Adam optimizer loss decreases stronger, SGD optimizer loss decreases too slowly. This is likely caused because the lr is shrunk too fast. This leads to the effect that also the accuracy is lower for the SGD optimizer. Training stopped after 20 epochs or if the lr was below a threshold. For Adam we trained for 20 epochs and kept the best performing model in terms of validation accuracy.
![image.png](attachment:image.png)

Comparing the losses of the LSTM model variants:
![image.png](attachment:image-2.png)

In absolute terms the losses are very similar, but we notice that BiLSTMMax seems to converge fastest, and then starts overfitting around step 180'000.

The models trained using SGD optimizer (as in the paper) perform worse than the models trained using Adam optimizer. Losses very to a greater extend between the models. As expected UniLSTM performs worst, then BiLSTM, and BiLSTMMax performs best, managing best to adapt to the task at hand. 
![image.png](attachment:image-4.png)



### Problematic Cases
```
Premise - “Two men sitting in the sun” 
Hypothesis - “Nobody is sitting in the shade”
```

Label - Neutral (likely predicts contradiction)


```
Premise - “A man is walking a dog” 
Hypothesis - “No cat is outside”
```

Label - Neutral (likely predicts contradiction)

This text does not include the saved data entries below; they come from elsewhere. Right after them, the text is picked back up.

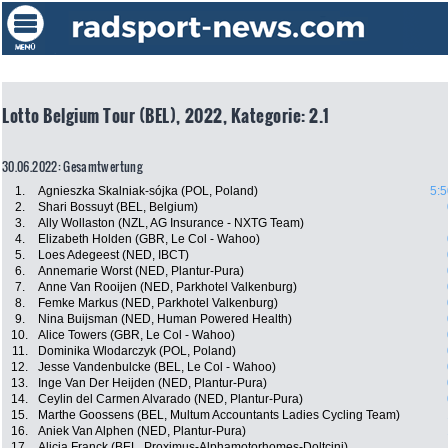
Lotto Belgium Tour (BEL), 2022, Kategorie: 2.1
30.06.2022: Gesamtwertung
1.
Agnieszka Skalniak-sójka (POL, Poland)
5:5
2.
Shari Bossuyt (BEL, Belgium)
3.
Ally Wollaston (NZL, AG Insurance - NXTG Team)
4.
Elizabeth Holden (GBR, Le Col - Wahoo)
5.
Loes Adegeest (NED, IBCT)
6.
Annemarie Worst (NED, Plantur-Pura)
7.
Anne Van Rooijen (NED, Parkhotel Valkenburg)
8.
Femke Markus (NED, Parkhotel Valkenburg)
9.
Nina Buijsman (NED, Human Powered Health)
10.
Alice Towers (GBR, Le Col - Wahoo)
11.
Dominika Wlodarczyk (POL, Poland)
12.
Jesse Vandenbulcke (BEL, Le Col - Wahoo)
13.
Inge Van Der Heijden (NED, Plantur-Pura)
14.
Ceylin del Carmen Alvarado (NED, Plantur-Pura)
15.
Marthe Goossens (BEL, Multum Accountants Ladies Cycling Team)
16.
Aniek Van Alphen (NED, Plantur-Pura)
17.
Alicia Franck (BEL, Proximus-Alphamotorhomes-Doltcini)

**Can you think of a possible reason why the model would fail in such cases?**
> Possible reasons for failure here could be that because of the large semantic difference (in the second example) between dog and cat, the model is not able to understand the context of the sentence, and is only able to understand the words in isolation. The sentence embedding is influenced by these contrastive words and the classifier tends then to predict the opposite label, as the sentence embeddings are not similar enough. 
> 
> In the first example, the model is not able to understand the correct semantic implications that follow from the first sentence. It does not recognize a conclusion that logically could follow from the premise. As it could be that other people exist, not only the two man in the sun. The semantic representation of a sentence is not enough to understand the implications the second sentence has.